Bug 508882 - removing of strange languages support will remove OO
Summary: removing of strange languages support will remove OO
Keywords:
Status: CLOSED NOTABUG
Alias: None
Product: Fedora
Classification: Fedora
Component: yum
Version: rawhide
Hardware: All
OS: Linux
medium
medium
Target Milestone: ---
Assignee: Seth Vidal
QA Contact: Fedora Extras Quality Assurance
URL:
Whiteboard:
Depends On:
Blocks:
TreeView+ depends on / blocked
 
Reported: 2009-06-30 12:08 UTC by Marcela Mašláňová
Modified: 2014-01-21 23:10 UTC (History)
6 users (show)

Fixed In Version:
Doc Type: Bug Fix
Doc Text:
Clone Of:
Environment:
Last Closed: 2009-07-07 02:54:21 UTC
Type: ---
Embargoed:


Attachments (Terms of Use)

Description Marcela Mašláňová 2009-06-30 12:08:01 UTC
My system was minimal install, so many language support must be drag in by some strange requirement. However, the main problem is removal of some groups. I tried remove some really strange:
yum groupremove "Venda Support" "Inuktitut Support" "Kannada Support"
which try to remove OO and some others.
http://pastebin.test.redhat.com/12602

And weird things about groups are also here:
yum groupremove "Electronic Lab"
which ends with removal of qemu
http://pastebin.test.redhat.com/12603

If I installed qemu package then I don't anticipate installation of Electronic group. I suppose the group shouldn't be mentioned as installed, in case one package from group was installed. Also the bunch of language support doesn't make sense.

Comment 1 Daniel Mach 2009-06-30 12:16:39 UTC
I think the problem is in how yum handles groups.
If you have a single package from a group installed, that group is considered as installed too.
This is IMO bad. The group list doesn't match with groups installed by anaconda.

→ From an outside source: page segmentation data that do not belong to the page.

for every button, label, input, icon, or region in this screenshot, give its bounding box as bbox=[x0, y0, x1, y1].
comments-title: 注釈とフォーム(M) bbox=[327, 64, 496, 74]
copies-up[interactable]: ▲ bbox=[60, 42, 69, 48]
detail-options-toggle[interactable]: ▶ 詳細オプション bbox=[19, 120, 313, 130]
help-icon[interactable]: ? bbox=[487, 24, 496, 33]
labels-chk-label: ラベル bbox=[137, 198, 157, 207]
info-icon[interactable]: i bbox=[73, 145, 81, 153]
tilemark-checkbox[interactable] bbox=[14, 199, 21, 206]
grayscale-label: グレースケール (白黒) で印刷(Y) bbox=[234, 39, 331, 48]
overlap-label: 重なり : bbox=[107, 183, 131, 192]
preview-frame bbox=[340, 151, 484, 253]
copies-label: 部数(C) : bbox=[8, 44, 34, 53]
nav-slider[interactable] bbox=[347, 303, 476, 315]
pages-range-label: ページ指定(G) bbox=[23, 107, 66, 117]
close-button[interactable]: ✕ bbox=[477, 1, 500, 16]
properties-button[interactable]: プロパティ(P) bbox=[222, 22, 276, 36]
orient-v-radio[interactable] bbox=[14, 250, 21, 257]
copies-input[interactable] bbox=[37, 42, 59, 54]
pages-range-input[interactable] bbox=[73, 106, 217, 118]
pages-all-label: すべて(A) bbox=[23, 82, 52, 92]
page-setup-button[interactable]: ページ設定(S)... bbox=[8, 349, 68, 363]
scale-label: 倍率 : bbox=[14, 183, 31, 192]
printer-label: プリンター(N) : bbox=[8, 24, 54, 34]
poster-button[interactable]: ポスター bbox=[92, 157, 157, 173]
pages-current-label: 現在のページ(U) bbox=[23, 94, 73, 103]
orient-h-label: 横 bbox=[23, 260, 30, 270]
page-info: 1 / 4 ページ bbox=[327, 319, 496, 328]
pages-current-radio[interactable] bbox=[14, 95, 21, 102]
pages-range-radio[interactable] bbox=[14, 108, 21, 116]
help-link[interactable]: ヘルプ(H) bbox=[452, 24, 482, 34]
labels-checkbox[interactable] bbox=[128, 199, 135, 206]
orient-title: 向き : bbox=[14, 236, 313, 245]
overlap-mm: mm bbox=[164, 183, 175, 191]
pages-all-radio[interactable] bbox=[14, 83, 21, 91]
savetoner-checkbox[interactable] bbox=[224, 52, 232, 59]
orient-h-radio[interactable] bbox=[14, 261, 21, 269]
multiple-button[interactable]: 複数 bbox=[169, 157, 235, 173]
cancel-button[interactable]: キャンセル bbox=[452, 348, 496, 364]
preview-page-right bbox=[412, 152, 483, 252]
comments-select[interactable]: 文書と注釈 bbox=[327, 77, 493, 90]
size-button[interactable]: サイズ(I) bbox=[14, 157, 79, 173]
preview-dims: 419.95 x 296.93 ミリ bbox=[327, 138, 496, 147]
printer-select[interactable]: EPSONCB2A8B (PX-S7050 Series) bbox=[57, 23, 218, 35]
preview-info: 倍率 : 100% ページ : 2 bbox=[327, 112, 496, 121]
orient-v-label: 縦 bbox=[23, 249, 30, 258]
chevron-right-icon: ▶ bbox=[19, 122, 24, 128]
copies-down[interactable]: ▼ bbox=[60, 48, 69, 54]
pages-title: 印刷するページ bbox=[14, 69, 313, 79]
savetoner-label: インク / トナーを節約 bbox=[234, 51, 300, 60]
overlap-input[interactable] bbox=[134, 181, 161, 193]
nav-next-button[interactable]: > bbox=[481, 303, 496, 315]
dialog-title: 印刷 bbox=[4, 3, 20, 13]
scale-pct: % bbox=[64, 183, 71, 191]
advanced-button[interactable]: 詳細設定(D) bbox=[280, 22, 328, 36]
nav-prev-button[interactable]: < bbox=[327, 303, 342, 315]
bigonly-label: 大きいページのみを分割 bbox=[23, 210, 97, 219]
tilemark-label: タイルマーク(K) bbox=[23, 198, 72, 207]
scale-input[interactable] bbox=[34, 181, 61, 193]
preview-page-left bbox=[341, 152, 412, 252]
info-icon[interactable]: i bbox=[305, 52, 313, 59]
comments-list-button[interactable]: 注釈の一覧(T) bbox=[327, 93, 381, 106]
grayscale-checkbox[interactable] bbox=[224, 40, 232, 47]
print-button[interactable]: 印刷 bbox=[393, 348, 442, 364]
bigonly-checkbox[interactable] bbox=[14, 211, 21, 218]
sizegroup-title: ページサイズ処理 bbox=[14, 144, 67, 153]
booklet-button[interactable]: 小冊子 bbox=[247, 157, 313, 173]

Yum should make difference between yum install package vs yum groupinstall group (or yum install @group).

Comment 2 seth vidal 2009-06-30 13:53:47 UTC
No, that's not how yum handles group.

If a group has NO mandatory and NO default pkgs, then any optional pkg installed marks the group as installed.

if a group has NO mandatory pkgs then if all of the default pkgs are installed then the group is installed

if a group has mandatory pkgs then only if all of the mandatory pkgs are installed then the group is installed.

yes, we know the groups concept is sub-optimal but the sets of ways to change it are limited.

Comment 3 Adam Miller 2009-07-07 02:54:21 UTC
This is as designed as Seth described.